Data shown below:

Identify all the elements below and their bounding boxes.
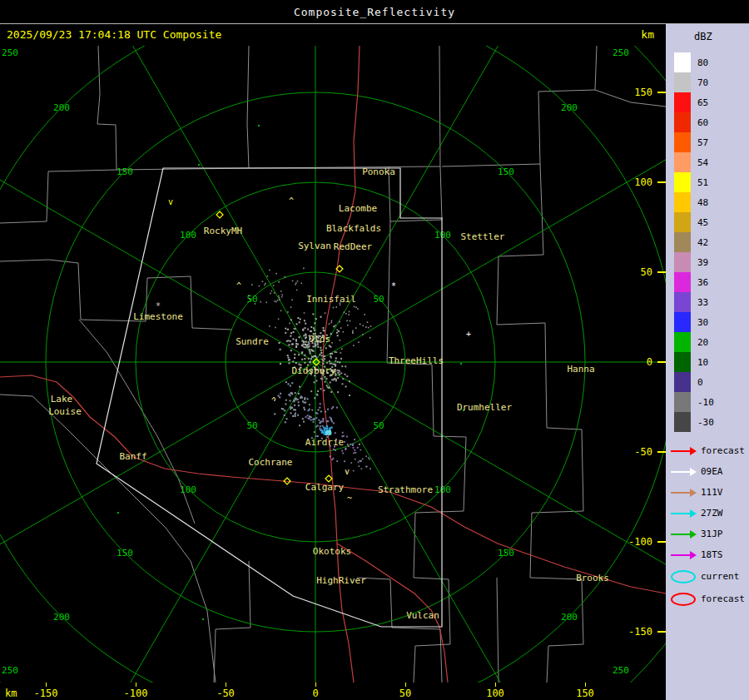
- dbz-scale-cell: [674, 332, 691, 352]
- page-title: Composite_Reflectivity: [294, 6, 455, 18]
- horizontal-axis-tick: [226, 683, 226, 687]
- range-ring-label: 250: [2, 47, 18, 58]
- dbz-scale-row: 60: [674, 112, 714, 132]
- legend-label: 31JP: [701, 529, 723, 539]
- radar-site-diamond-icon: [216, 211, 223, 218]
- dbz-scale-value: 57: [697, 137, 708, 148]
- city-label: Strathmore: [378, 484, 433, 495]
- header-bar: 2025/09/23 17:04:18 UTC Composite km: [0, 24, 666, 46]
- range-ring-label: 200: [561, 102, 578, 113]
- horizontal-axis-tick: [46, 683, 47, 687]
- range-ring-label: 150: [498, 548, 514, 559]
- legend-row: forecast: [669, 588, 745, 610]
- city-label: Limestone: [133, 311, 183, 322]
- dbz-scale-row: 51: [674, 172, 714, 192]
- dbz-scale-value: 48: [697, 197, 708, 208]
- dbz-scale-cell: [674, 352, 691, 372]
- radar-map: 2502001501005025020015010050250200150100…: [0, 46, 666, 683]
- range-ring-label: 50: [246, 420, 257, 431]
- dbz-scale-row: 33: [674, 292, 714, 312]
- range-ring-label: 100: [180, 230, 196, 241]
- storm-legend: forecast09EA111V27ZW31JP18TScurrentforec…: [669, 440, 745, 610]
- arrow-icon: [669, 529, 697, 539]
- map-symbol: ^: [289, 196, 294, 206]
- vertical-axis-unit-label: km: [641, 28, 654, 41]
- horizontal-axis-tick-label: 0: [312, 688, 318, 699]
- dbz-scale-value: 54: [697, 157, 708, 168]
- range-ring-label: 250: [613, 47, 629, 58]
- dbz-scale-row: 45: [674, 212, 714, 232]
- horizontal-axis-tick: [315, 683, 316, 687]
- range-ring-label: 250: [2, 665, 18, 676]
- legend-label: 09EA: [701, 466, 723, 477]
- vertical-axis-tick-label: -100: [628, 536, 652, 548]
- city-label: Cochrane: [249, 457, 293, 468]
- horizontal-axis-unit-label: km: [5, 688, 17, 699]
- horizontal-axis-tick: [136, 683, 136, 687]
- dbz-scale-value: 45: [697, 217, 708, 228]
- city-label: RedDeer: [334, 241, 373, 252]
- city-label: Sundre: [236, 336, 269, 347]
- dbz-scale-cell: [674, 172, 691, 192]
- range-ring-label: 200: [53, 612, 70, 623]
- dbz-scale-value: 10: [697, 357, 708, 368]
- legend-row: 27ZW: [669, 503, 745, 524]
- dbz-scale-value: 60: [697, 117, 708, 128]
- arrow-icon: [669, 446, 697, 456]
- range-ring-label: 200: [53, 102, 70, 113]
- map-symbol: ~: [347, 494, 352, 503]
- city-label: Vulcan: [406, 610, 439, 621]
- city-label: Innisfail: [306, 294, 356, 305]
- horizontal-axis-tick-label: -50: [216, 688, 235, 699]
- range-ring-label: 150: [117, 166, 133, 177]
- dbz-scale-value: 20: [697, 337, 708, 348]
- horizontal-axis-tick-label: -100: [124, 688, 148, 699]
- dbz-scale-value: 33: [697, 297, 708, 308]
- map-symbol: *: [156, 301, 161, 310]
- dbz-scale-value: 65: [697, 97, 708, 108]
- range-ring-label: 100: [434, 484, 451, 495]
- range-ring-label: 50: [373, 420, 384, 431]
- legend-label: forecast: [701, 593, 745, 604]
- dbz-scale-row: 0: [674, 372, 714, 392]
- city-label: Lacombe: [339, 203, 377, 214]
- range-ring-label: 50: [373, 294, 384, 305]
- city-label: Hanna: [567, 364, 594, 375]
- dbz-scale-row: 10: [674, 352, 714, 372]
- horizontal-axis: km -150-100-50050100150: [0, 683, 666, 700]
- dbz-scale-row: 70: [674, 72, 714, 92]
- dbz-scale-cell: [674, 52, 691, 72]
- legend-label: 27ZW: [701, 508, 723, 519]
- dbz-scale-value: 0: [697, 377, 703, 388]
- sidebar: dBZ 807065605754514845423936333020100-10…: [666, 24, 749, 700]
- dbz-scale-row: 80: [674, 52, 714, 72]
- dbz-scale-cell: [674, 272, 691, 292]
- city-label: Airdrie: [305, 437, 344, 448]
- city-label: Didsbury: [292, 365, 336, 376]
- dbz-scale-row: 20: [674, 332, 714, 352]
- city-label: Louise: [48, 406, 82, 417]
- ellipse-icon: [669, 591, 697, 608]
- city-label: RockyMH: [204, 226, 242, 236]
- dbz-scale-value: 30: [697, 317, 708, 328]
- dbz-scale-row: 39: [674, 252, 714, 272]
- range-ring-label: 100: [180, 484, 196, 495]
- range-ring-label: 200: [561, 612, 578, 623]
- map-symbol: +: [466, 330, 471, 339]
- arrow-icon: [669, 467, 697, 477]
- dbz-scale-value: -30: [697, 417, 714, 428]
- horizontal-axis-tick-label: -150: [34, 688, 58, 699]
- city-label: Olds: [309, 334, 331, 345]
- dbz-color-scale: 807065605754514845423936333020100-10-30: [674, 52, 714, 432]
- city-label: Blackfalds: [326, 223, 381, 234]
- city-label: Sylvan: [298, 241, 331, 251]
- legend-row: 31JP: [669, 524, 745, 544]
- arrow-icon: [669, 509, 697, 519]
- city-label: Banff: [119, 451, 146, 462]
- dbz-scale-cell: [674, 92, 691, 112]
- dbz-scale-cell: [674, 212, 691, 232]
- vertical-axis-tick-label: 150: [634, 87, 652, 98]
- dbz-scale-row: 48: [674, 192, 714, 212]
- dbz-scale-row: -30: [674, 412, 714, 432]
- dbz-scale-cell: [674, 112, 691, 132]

End of Data shown.
Data shown below:

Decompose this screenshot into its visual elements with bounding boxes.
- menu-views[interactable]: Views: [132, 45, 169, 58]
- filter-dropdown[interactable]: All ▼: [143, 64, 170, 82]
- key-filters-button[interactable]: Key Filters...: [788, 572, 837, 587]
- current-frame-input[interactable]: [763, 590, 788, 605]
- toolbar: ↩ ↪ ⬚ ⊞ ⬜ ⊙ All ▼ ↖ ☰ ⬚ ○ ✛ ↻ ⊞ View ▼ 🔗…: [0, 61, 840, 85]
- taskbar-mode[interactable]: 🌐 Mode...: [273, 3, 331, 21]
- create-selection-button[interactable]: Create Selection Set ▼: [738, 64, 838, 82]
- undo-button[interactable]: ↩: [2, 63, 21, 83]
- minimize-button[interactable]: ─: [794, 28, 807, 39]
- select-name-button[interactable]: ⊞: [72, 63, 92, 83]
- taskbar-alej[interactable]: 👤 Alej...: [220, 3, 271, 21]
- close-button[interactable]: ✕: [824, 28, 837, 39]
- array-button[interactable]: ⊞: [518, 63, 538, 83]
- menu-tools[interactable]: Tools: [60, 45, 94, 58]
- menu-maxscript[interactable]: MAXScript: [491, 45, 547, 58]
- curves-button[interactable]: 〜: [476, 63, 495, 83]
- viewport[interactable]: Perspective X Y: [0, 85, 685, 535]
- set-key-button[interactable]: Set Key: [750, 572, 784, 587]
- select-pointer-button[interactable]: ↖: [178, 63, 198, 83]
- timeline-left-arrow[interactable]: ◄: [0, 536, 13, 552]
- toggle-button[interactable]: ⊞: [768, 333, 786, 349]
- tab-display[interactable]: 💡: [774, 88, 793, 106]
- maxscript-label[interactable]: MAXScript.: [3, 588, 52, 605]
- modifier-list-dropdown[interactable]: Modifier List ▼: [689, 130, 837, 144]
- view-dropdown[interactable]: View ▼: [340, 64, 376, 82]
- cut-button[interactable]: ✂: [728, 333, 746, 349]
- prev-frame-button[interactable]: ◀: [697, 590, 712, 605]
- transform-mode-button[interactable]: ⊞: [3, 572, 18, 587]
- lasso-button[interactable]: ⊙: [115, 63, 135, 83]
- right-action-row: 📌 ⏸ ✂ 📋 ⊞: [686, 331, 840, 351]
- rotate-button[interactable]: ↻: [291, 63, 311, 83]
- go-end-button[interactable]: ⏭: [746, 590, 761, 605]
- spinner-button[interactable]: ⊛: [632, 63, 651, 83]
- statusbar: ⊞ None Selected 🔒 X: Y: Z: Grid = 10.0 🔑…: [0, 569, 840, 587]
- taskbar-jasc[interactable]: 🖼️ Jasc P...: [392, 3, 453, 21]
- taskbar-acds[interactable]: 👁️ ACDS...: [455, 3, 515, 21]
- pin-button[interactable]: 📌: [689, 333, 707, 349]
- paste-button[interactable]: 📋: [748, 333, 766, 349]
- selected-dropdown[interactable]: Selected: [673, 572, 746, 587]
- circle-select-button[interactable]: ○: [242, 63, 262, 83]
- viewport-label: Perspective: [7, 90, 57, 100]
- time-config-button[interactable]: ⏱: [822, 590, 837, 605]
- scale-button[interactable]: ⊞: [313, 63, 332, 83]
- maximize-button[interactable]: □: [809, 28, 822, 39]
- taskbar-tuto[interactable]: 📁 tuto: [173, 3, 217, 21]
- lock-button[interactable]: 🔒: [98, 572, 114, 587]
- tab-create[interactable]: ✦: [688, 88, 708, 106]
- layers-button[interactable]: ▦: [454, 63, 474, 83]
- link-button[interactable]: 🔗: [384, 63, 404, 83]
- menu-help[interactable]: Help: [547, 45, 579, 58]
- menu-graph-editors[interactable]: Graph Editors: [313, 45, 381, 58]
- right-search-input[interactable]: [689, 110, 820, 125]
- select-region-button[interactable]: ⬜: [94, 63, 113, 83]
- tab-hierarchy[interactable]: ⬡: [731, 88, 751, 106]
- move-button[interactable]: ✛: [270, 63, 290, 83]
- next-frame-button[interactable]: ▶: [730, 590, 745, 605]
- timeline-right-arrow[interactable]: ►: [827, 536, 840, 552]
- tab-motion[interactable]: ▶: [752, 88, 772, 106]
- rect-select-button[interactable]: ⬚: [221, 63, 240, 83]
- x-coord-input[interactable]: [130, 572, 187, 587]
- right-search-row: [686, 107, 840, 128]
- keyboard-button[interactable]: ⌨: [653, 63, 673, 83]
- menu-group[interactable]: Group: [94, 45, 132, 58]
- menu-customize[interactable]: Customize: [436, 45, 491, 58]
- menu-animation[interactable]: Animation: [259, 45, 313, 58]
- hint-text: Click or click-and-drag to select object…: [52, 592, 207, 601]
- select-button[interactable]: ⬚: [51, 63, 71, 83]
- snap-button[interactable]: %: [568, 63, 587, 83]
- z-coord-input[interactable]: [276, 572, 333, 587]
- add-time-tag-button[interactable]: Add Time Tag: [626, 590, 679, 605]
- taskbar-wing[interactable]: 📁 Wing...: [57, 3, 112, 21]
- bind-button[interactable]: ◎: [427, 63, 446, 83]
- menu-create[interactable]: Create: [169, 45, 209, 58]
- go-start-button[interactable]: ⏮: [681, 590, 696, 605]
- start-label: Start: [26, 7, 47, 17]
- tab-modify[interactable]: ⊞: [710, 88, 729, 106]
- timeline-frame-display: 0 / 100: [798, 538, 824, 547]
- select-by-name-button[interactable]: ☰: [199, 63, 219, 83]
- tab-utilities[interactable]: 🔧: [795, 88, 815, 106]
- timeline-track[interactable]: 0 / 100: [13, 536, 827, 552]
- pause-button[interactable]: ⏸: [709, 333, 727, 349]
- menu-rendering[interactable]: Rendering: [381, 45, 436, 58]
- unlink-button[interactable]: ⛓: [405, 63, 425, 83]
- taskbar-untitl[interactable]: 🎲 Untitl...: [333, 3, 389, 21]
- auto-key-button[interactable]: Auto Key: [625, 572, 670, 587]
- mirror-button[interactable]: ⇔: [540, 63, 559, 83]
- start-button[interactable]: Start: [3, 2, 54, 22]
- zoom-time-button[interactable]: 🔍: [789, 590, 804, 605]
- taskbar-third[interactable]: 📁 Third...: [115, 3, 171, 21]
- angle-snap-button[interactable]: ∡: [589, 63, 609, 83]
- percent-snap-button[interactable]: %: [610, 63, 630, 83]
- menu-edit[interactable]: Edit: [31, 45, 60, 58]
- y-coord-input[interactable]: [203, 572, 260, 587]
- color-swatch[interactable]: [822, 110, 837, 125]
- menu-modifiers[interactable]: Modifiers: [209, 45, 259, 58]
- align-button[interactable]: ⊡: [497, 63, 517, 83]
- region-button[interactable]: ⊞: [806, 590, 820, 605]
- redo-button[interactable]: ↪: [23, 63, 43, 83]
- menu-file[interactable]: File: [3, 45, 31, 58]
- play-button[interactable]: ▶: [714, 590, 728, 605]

End of Data shown.

▶ [The problem]
Count the lines in the records above that contain "snap". Reply with the number only.

▶ [Task answer]
3